To do: Look through the data below for the line with "Получать новые комментарии по" and the line with "SOLUTIONS, FABRICAÇÃO DE", then output those two and all lines in between, exactly as written.

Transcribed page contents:

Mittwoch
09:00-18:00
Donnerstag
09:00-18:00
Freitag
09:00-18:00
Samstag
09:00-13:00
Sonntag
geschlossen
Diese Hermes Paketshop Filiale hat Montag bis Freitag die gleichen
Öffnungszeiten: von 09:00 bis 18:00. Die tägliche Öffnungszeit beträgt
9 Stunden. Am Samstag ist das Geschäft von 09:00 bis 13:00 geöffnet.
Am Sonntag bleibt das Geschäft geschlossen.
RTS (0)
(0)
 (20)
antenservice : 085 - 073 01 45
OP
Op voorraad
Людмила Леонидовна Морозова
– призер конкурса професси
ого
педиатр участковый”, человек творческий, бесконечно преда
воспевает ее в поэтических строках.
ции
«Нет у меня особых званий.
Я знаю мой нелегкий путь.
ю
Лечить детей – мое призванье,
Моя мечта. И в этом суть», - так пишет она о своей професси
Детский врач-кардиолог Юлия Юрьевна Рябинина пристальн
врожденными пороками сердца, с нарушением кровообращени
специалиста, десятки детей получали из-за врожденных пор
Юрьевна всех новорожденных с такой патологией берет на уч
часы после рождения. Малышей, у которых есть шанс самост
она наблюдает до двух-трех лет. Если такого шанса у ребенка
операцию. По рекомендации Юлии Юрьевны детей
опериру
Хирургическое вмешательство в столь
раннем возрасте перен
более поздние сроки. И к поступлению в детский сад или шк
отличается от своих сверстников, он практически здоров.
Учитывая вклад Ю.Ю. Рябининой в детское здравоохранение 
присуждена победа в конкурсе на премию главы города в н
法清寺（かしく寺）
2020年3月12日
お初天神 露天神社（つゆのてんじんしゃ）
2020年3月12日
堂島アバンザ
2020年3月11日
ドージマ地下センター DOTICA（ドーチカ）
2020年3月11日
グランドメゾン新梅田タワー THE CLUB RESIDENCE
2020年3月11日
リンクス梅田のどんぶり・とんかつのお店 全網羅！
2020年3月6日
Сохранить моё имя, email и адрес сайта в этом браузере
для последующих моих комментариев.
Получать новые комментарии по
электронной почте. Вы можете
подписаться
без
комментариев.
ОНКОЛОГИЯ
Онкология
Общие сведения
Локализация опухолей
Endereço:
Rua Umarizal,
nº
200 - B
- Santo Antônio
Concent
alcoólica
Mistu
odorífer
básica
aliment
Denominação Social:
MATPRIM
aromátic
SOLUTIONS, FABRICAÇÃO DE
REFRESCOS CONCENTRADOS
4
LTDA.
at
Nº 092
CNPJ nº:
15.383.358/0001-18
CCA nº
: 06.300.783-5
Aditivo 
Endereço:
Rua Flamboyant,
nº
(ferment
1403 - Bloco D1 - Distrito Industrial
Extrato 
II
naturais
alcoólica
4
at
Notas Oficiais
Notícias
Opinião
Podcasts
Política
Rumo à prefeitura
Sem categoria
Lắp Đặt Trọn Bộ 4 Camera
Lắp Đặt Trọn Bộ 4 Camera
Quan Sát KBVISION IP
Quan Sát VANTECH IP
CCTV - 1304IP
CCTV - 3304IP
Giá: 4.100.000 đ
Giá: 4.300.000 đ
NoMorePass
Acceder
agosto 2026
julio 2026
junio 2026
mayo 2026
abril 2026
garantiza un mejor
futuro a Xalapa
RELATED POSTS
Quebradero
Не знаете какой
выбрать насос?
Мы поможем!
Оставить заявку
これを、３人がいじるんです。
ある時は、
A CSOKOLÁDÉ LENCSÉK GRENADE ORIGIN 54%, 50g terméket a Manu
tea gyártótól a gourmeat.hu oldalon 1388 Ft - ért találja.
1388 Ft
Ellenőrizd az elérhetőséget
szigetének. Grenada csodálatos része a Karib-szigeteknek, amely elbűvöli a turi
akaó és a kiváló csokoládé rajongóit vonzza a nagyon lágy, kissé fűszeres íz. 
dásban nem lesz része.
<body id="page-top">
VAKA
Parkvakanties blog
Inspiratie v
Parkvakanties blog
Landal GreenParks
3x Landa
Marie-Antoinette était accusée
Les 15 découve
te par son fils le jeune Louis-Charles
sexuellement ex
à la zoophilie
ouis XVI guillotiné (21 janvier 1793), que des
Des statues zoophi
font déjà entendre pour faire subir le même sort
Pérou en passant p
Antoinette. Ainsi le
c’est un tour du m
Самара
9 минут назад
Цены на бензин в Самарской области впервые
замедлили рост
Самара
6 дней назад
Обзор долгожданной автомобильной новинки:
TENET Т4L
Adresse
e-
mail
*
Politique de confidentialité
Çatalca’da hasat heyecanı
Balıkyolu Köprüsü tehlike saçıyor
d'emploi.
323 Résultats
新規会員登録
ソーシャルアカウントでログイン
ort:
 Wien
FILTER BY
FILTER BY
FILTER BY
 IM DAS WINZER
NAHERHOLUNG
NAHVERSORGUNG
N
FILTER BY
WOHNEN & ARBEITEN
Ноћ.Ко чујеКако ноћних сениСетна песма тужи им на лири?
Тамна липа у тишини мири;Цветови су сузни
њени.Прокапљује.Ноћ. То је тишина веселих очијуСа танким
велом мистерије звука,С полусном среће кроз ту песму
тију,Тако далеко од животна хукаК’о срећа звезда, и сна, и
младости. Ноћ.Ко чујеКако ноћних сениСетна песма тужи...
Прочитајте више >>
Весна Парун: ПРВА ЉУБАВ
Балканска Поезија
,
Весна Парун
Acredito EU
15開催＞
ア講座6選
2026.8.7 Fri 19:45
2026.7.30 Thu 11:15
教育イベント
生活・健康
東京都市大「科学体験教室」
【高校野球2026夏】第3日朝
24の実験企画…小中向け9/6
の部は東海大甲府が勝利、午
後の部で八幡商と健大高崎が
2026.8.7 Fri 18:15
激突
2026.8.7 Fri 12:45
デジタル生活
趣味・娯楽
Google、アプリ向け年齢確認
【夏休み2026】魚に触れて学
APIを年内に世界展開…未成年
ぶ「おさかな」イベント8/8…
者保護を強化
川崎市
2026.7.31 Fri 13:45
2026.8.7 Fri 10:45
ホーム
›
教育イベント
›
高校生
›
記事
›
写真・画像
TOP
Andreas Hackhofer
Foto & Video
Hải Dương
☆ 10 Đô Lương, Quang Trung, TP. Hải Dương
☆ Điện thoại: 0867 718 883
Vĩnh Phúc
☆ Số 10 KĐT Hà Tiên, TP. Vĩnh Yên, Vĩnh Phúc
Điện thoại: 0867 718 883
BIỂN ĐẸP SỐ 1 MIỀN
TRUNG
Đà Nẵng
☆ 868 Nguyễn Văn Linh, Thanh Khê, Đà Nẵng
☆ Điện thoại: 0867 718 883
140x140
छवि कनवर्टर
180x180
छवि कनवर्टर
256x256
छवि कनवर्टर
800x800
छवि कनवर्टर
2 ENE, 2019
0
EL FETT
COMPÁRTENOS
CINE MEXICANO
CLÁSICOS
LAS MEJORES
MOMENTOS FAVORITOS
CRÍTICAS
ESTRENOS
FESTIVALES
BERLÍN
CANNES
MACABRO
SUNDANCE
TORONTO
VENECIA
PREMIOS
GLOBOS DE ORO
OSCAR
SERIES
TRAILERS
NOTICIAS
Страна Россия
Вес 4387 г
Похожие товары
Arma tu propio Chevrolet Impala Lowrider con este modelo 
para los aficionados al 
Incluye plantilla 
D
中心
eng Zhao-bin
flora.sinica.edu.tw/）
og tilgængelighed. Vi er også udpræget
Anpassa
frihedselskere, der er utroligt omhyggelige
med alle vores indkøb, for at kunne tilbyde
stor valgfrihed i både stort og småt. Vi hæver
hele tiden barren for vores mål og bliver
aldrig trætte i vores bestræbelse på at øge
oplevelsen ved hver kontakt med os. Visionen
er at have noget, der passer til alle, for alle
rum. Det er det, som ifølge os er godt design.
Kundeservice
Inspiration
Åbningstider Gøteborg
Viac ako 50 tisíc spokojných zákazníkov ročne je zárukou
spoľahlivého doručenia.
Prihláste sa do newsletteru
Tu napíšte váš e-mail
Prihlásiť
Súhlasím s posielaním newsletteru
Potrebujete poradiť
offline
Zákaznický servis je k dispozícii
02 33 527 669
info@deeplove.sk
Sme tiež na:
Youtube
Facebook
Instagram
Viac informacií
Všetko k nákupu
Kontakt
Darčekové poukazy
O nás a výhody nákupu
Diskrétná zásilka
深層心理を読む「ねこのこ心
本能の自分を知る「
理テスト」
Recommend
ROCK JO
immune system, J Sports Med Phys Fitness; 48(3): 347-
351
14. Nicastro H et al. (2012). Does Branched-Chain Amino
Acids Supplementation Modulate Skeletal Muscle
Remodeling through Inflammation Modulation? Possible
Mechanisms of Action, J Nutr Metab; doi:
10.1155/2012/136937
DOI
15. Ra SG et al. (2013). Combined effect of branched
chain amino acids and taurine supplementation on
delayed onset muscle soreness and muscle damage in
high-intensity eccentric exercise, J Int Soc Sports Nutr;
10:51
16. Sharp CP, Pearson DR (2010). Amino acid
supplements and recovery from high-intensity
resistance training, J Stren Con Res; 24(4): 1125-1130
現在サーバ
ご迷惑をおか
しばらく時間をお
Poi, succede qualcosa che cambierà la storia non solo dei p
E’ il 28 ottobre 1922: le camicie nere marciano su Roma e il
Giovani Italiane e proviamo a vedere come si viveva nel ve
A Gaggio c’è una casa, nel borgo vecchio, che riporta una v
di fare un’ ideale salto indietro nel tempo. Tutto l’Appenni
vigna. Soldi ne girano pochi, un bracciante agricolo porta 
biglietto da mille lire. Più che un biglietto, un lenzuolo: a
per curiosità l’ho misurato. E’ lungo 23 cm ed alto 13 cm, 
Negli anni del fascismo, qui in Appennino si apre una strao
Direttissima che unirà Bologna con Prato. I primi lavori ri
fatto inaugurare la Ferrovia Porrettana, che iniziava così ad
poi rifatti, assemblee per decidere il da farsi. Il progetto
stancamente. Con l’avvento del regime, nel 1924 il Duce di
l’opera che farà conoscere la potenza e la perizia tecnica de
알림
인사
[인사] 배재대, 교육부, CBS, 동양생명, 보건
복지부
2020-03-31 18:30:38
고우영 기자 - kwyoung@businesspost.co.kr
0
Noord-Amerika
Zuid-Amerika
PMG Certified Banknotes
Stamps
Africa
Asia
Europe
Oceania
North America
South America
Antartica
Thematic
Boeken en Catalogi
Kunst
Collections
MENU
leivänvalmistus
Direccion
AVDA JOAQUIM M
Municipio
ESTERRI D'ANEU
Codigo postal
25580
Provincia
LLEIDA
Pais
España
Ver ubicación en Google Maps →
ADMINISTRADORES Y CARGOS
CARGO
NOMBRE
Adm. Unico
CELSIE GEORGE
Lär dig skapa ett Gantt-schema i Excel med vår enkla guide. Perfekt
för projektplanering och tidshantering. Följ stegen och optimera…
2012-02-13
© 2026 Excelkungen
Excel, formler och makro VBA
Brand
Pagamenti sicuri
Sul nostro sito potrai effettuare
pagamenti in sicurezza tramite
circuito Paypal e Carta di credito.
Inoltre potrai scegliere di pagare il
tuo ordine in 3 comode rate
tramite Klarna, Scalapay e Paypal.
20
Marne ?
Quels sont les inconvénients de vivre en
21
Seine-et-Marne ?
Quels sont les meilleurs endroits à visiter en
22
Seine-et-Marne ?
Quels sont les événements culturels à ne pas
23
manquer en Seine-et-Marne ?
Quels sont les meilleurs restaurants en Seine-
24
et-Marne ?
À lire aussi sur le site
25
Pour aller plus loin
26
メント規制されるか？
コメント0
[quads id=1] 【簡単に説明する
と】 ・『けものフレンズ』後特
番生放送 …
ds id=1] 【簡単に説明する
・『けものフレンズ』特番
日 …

Response:
Получать новые комментарии по
электронной почте. Вы можете
подписаться
без
комментариев.
ОНКОЛОГИЯ
Онкология
Общие сведения
Локализация опухолей
Endereço:
Rua Umarizal,
nº
200 - B
- Santo Antônio
Concent
alcoólica
Mistu
odorífer
básica
aliment
Denominação Social:
MATPRIM
aromátic
SOLUTIONS, FABRICAÇÃO DE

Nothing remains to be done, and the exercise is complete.